Le chef des droits de l’Homme aux Nations unies a accusé lundi Israël de commettre des « violations graves du droit humanitaire international et des droits de l’Homme » en Cisjordanie, tout en critiquant le Premier ministre Benjamin Netanyahu, qui a poussé à limiter les financements étrangers versés aux associations israéliennes de défense des droits de l’Homme.

S’exprimant lors d’une réunion du conseil des droits de l’Homme à Genève, Zeid Raad al-Hussein a expliqué que les politiques israéliennes en Cisjordanie nourrissent un « cycle de violences » entre Israéliens et Palestiniens.
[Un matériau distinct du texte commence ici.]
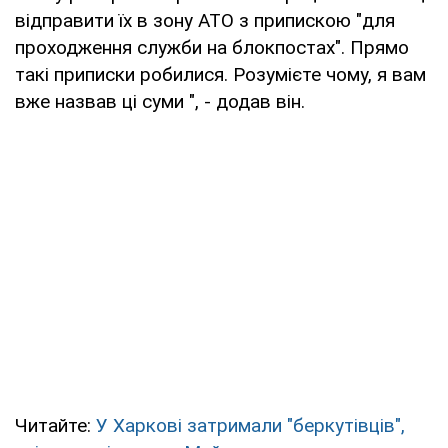
відправити їх в зону АТО з припискою "для
проходження служби на блокпостах". Прямо
такі приписки робилися. Розумієте чому, я вам
вже назвав ці суми ", - додав він.
Читайте:
У Харкові затримали "беркутівців",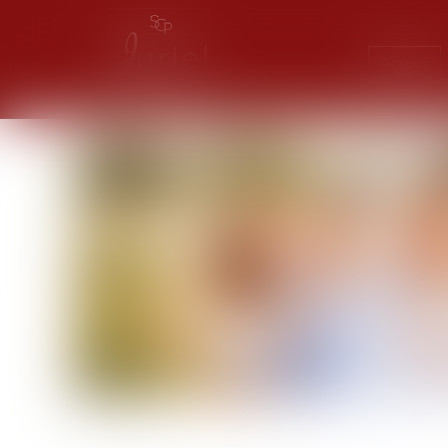
Accueil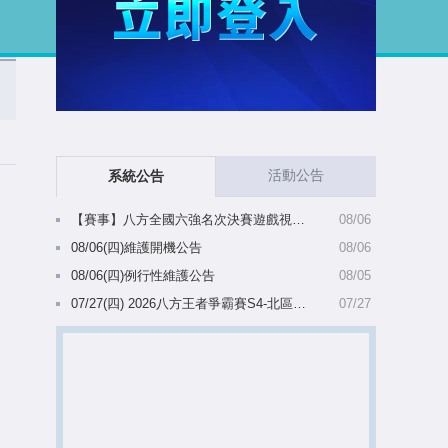
活動公告
系統公告
【賽事】八方全國六強名次決賽遊戲視窗比例變更公告(08/07 10:39更新)
08/06
08/06(四)維護開機公告
08/06
08/06(四)例行性維護公告
08/05
07/27(四) 2026八方王者爭霸賽S4-北區備選名單陸續出爐(8/5 10:28更新)
07/27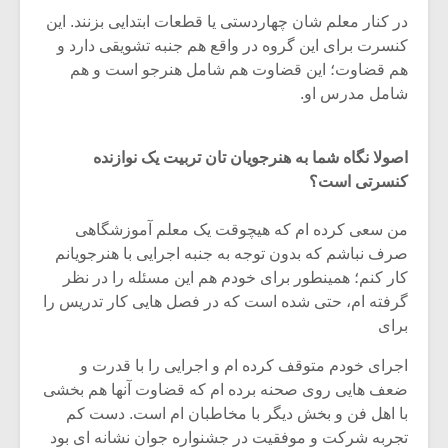
در کنار معلم شان چهاردستی یا قطعات ابتدایی بزنند. این
کنسرت برای این گروه در واقع هم جنبه تشویقی دارد و
هم قضاوت؛ این قضاوت هم شامل هنرجو است و هم
شامل مدرس او.
اصولا نگاه شما به هنرجویان تان تربیت یک نوازنده
کنسرتی است؟
من سعی کرده ام که هیچوقت یک معلم آموزشگاهی
صرف نباشم که بدون توجه به جنبه اجرایی با هنرجویانم
کار کنم؛ همینطور برای خودم هم این مسئله را در نظر
گرفته ام، حتی شده است که در فصل هایی کار تدریس را
برای
اجرای خودم متوقف کرده ام و اجرایی را با قدرت و
ضعف هایی روی صحنه برده ام که قضاوت آنها هم بخشی
با اهل فن و بخش دیگر با مخاطبان ام است. دست کم
تجربه شرکت و موفقیت در جشنواره جوان نشانه ای بود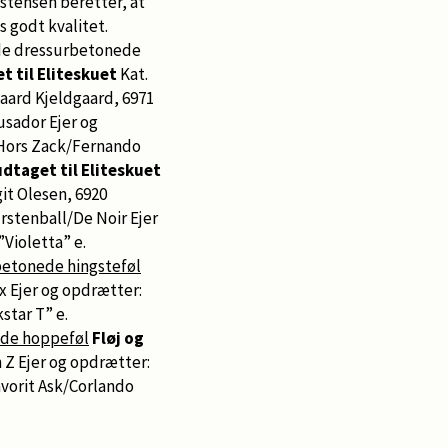
tensen beretter, at
s godt kvalitet.
 de dressurbetonede
t til Eliteskuet
Kat.
gaard Kjeldgaard, 6971
usador Ejer og
e Hors Zack/Fernando
udtaget til Eliteskuet
git Olesen, 6920
ürstenball/De Noir Ejer
 ”Violetta” e.
etonede hingsteføl
 xx Ejer og opdrætter:
kstar T” e.
de hoppeføl
Fløj og
 Z Ejer og opdrætter:
Favorit Ask/Corlando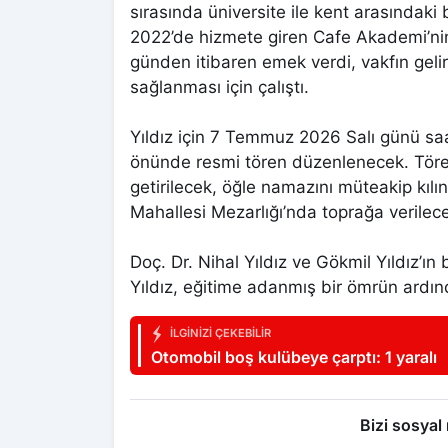
sırasında üniversite ile kent arasındaki 
2022’de hizmete giren Cafe Akademi’nin
günden itibaren emek verdi, vakfın gelir
sağlanması için çalıştı.
Yıldız için 7 Temmuz 2026 Salı günü sa
önünde resmi tören düzenlenecek. Tör
getirilecek, öğle namazını müteakip kıl
Mahallesi Mezarlığı’nda toprağa verilec
Doç. Dr. Nihal Yıldız ve Gökmil Yıldız’ın 
Yıldız, eğitime adanmış bir ömrün ardı
İLGINIZI ÇEKEBILIR
Otomobil boş kulübeye çarptı: 1 yaralı
Bizi sosyal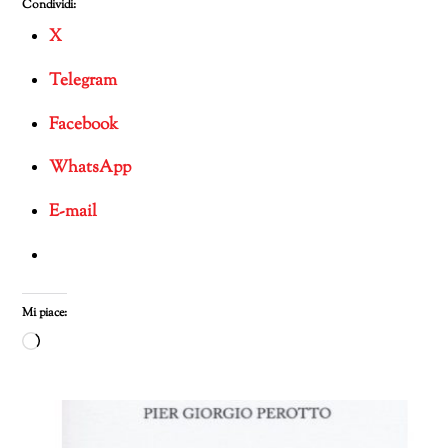
Condividi:
X
Telegram
Facebook
WhatsApp
E-mail
Mi piace:
Caricamento
in
corso…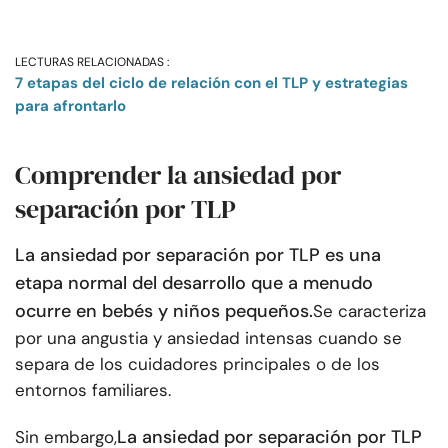
LECTURAS RELACIONADAS :
7 etapas del ciclo de relación con el TLP y estrategias
para afrontarlo
Comprender la ansiedad por
separación por TLP
La ansiedad por separación por TLP es una
etapa normal del desarrollo que a menudo
ocurre en bebés y niños pequeños.
Se caracteriza
por una angustia y ansiedad intensas cuando se
separa de los cuidadores principales o de los
entornos familiares.
La ansiedad por separación por TLP
Sin embargo,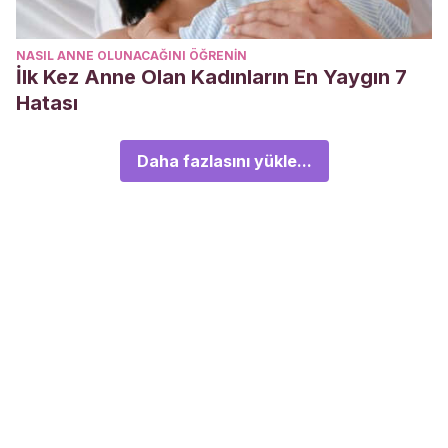
NASIL ANNE OLUNACAĞINI ÖĞRENIN
İlk Kez Anne Olan Kadınların En Yaygın 7
Hatası
Daha fazlasını yükle...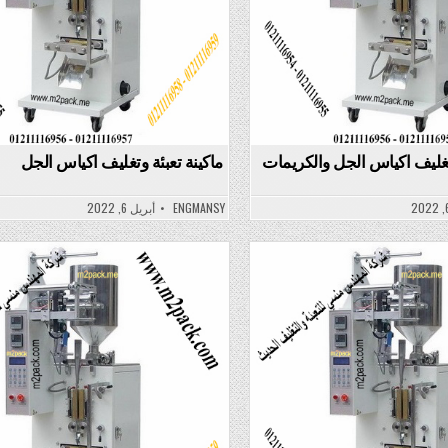
تغليف اكياس الجل والكريمات
ماكينة تعبئة وتغليف اكياس الجل
ENGMANSY
أبريل 6, 2022
Posted
in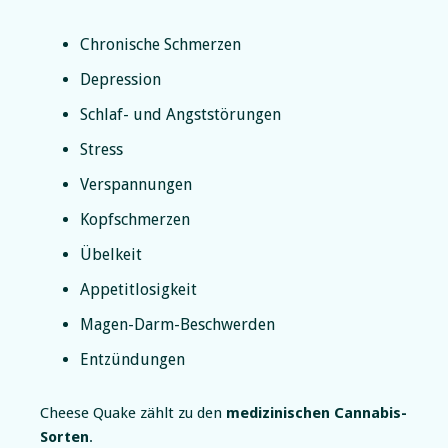
Chronische Schmerzen
Depression
Schlaf- und Angststörungen
Stress
Verspannungen
Kopfschmerzen
Übelkeit
Appetitlosigkeit
Magen-Darm-Beschwerden
Entzündungen
Cheese Quake zählt zu den
medizinischen Cannabis-
Sorten
.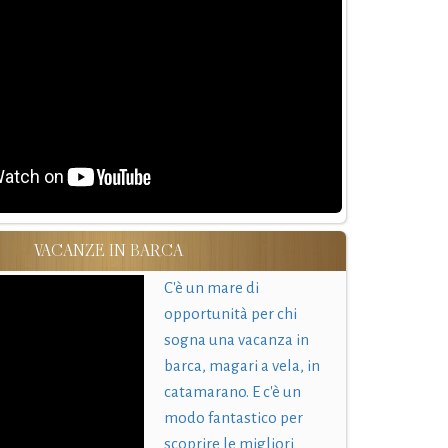
VACANZE IN BARCA
C'è un mare di
opportunità per chi
sogna una vacanza in
barca, magari a vela, in
catamarano. E c'è un
modo fantastico per
scoprire le migliori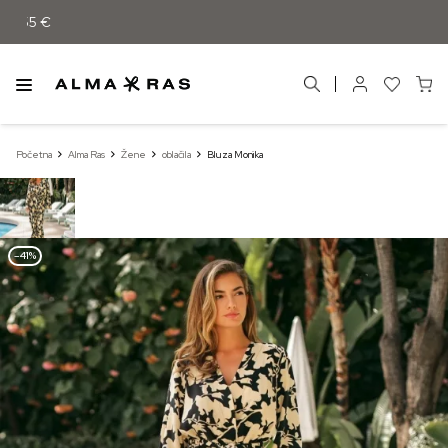
d 55 €
Početna
Alma Ras
Žene
oblačila
Bluza Monika
–41%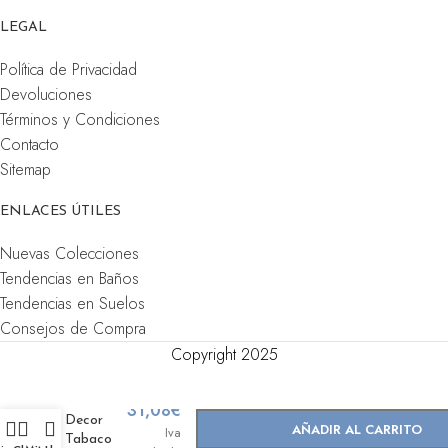
LEGAL
Política de Privacidad
Devoluciones
Términos y Condiciones
Contacto
Sitemap
ENLACES ÚTILES
Nuevas Colecciones
Tendencias en Baños
Tendencias en Suelos
Consejos de Compra
Copyright 2025
-
+
Viena
31,08
€
Decor
AÑADIR AL CARRITO
Iva
Tabaco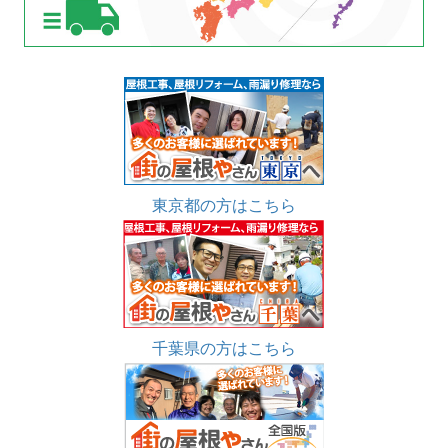
東京都の方はこちら
千葉県の方はこちら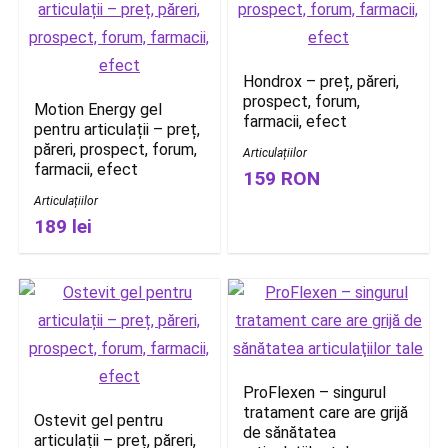
Hondrox – preț, păreri,
prospect, forum,
Motion Energy gel
farmacii, efect
pentru articulații – preț,
păreri, prospect, forum,
Articulațiilor
farmacii, efect
159 RON
Articulațiilor
189 lei
ProFlexen – singurul
tratament care are grijă
Ostevit gel pentru
de sănătatea
articulații – preț, păreri,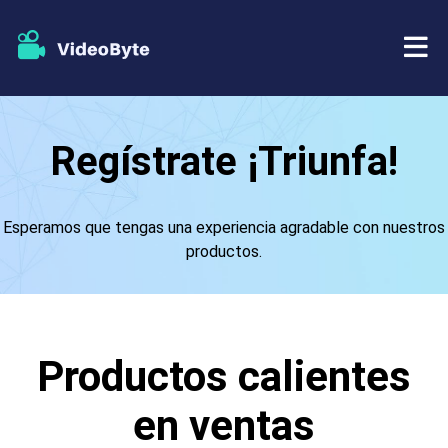
BD/DVD
Regístrate ¡Triunfa!
Almacenar
Extractor de BD-DVD
Esperamos que tengas una experiencia agradable con nuestros
Recursos
Extractor de DVD
productos.
Apoyo
Reproductor Blu-ray
Creador de DVD
Productos calientes
Copia de DVD
en ventas
Copia Blu-ray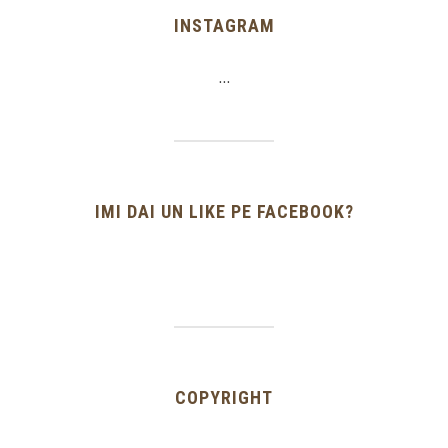
INSTAGRAM
…
IMI DAI UN LIKE PE FACEBOOK?
COPYRIGHT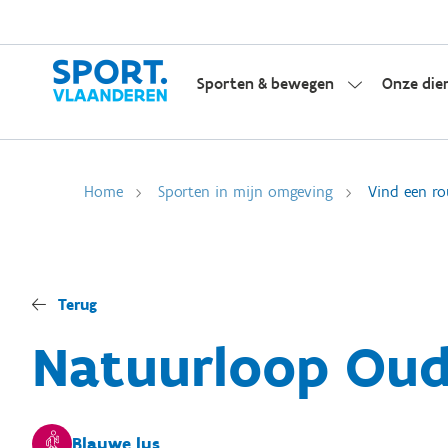
Sporten & bewegen
Onze die
Home
Sporten in mijn omgeving
Vind een ro
Terug
Natuurloop Oud
Blauwe lus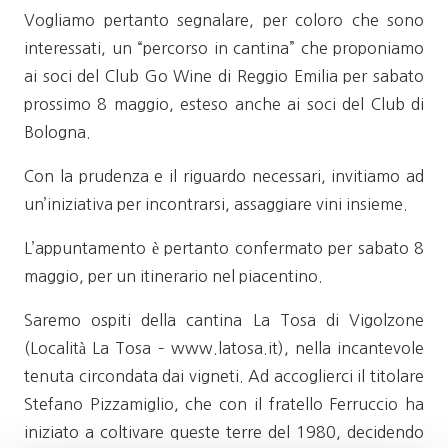
Vogliamo pertanto segnalare, per coloro che sono
interessati, un “percorso in cantina” che proponiamo
ai soci del Club Go Wine di Reggio Emilia per sabato
prossimo 8 maggio, esteso anche ai soci del Club di
Bologna.
Con la prudenza e il riguardo necessari, invitiamo ad
un’iniziativa per incontrarsi, assaggiare vini insieme.
L’appuntamento è pertanto confermato per sabato 8
maggio, per un itinerario nel piacentino.
Saremo ospiti della cantina La Tosa di Vigolzone
(Località La Tosa – www.latosa.it), nella incantevole
tenuta circondata dai vigneti. Ad accoglierci il titolare
Stefano Pizzamiglio, che con il fratello Ferruccio ha
iniziato a coltivare queste terre del 1980, decidendo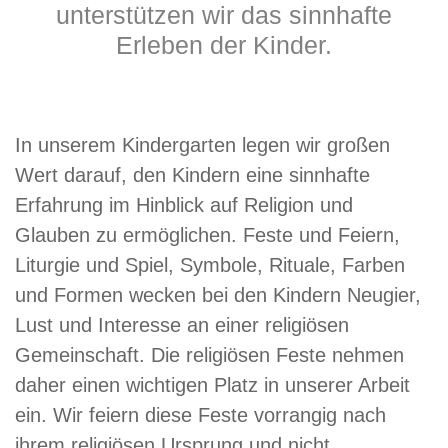
unterstützen wir das sinnhafte
Erleben der Kinder.
In unserem Kindergarten legen wir großen
Wert darauf, den Kindern eine sinnhafte
Erfahrung im Hinblick auf Religion und
Glauben zu ermöglichen. Feste und Feiern,
Liturgie und Spiel, Symbole, Rituale, Farben
und Formen wecken bei den Kindern Neugier,
Lust und Interesse an einer religiösen
Gemeinschaft. Die religiösen Feste nehmen
daher einen wichtigen Platz in unserer Arbeit
ein. Wir feiern diese Feste vorrangig nach
ihrem religiösen Ursprung und nicht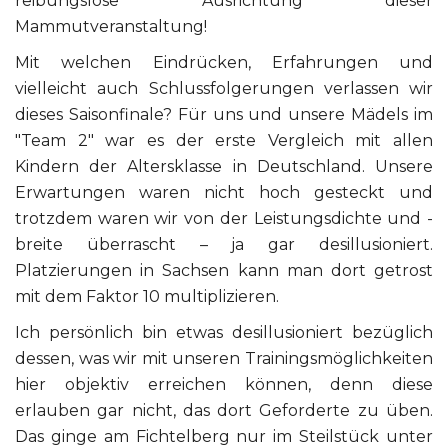
reibungslose Ausrichtung dieser
Mammutveranstaltung!
Mit welchen Eindrücken, Erfahrungen und
vielleicht auch Schlussfolgerungen verlassen wir
dieses Saisonfinale? Für uns und unsere Mädels im
"Team 2" war es der erste Vergleich mit allen
Kindern der Altersklasse in Deutschland. Unsere
Erwartungen waren nicht hoch gesteckt und
trotzdem waren wir von der Leistungsdichte und -
breite überrascht – ja gar desillusioniert.
Platzierungen in Sachsen kann man dort getrost
mit dem Faktor 10 multiplizieren.
Ich persönlich bin etwas desillusioniert bezüglich
dessen, was wir mit unseren Trainingsmöglichkeiten
hier objektiv erreichen können, denn diese
erlauben gar nicht, das dort Geforderte zu üben.
Das ginge am Fichtelberg nur im Steilstück unter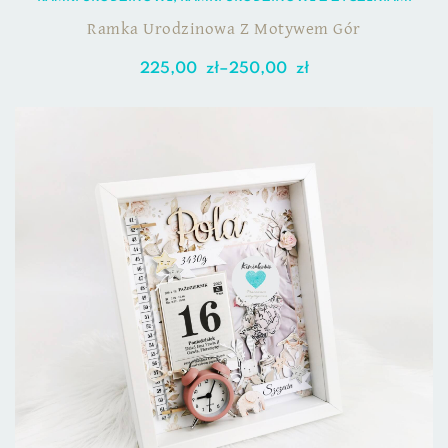
Ramka Urodzinowa Z Motywem Gór
225,00
zł
–
250,00
zł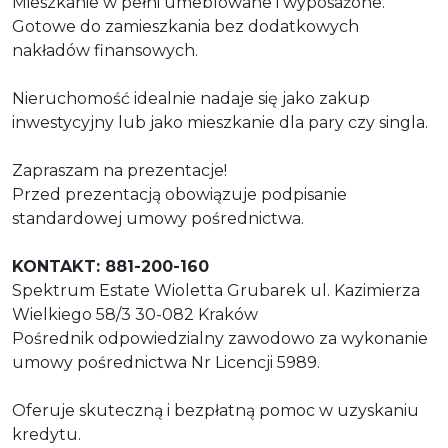
Mieszkanie w pełni umeblowane i wyposażone.
Gotowe do zamieszkania bez dodatkowych
nakładów finansowych.
Nieruchomość idealnie nadaje się jako zakup
inwestycyjny lub jako mieszkanie dla pary czy singla.
Zapraszam na prezentacje!
Przed prezentacją obowiązuje podpisanie
standardowej umowy pośrednictwa.
KONTAKT: 881-200-160
Spektrum Estate Wioletta Grubarek ul. Kazimierza
Wielkiego 58/3 30-082 Kraków
Pośrednik odpowiedzialny zawodowo za wykonanie
umowy pośrednictwa Nr Licencji 5989.
Oferuje skuteczną i bezpłatną pomoc w uzyskaniu
kredytu.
« Les exemples d’usage excessif de la force, les formes de sanctions collectives et la détention arbitraire continuent à nous inquiéter gravement. La prise de responsabilité face à ces violations reste rare, a ajouté Zeid. Je rappelle aux autorités que le manque de prise de responsabilités quand des violations sont faites sape davantage la confiance dans le système de justice, et perpétue un cycle de violences. »

Zeid, ancien diplomate et prince jordanien, avait déjà formulé les mêmes accusations contre Israël dans un rapport paru au mois de juin.

Arrestation d'un Palestinien par des soldats israéliens dans le camp de réfugiés de Deheishe, près de Bethléem, en Cisjordanie, en décembre 2015. Illustration. (Crédit : Nati Shohat/Flash90)

Arrestation d’un Palestinien par des soldats israéliens dans le camp de réfugiés de Deheishe, près de Bethléem, en Cisjordanie, en décembre 2015. Illustration. (Crédit : Nati Shohat/Flash90)

Lundi, Zeid a déclaré que les « journalistes et les défenseurs des droits de l’Homme travaillent sous une pression accrue de la part de leurs autorités respectives » en Israël et en Cisjordanie, soulignant une législation de la Knesset adoptée l’année dernière, exigeant que les ONG qui reçoivent plus de la moitié de leur financement de la part de gouvernements ou d’agences publiques étrangers de le faire savoir, ainsi que des propos de Netanyahu qui avait expliqué que le gouvernement formulerait un nouveau projet de loi restreignant les financements des gouvernements étrangers apportés aux organisations israéliennes.

Tout en se concentrant sur Israël, Zeid a néanmoins indiqué qu’il existait des « actes de répression » dans la bande de Gaza, contrôlée par le Hamas, et dans certaines zones de Cisjordanie dirigées par l’Autorité palestinienne (AP) commis « contre les défenseurs des droits de l’Homme, en particulier contre les journalistes et les sites d’information – notamment des mesures législatives, des arrestations, du harcèlement d’individus et l’interdiction de sites internet. »

Il a également fait part de sa préoccupation concernant la détérioration des services publics à Gaza et a déclaré qu’Israël, l’Autorité palestinienne et le Hamas « échouent à respecter leurs obligations de protection à l’égard des droits de la population de Gaza. »

« A Gaza, la santé, l’eau, l’hygiène publique et d’autres services essentiels sont proches de l’arrêt total en raison de la crise de l’électricité, aggravant la souffrance du peuple déjà causée par le blocus », a-t-il dit.

Même si Israël a été largement critiqué pour le maintien du blocus à Gaza, l’Etat juif souligne qu’il est nécessaire pour empêcher le groupe terroriste du Hamas d’acquérir des armes qui seraient utilisées dans des attaques contre le pays.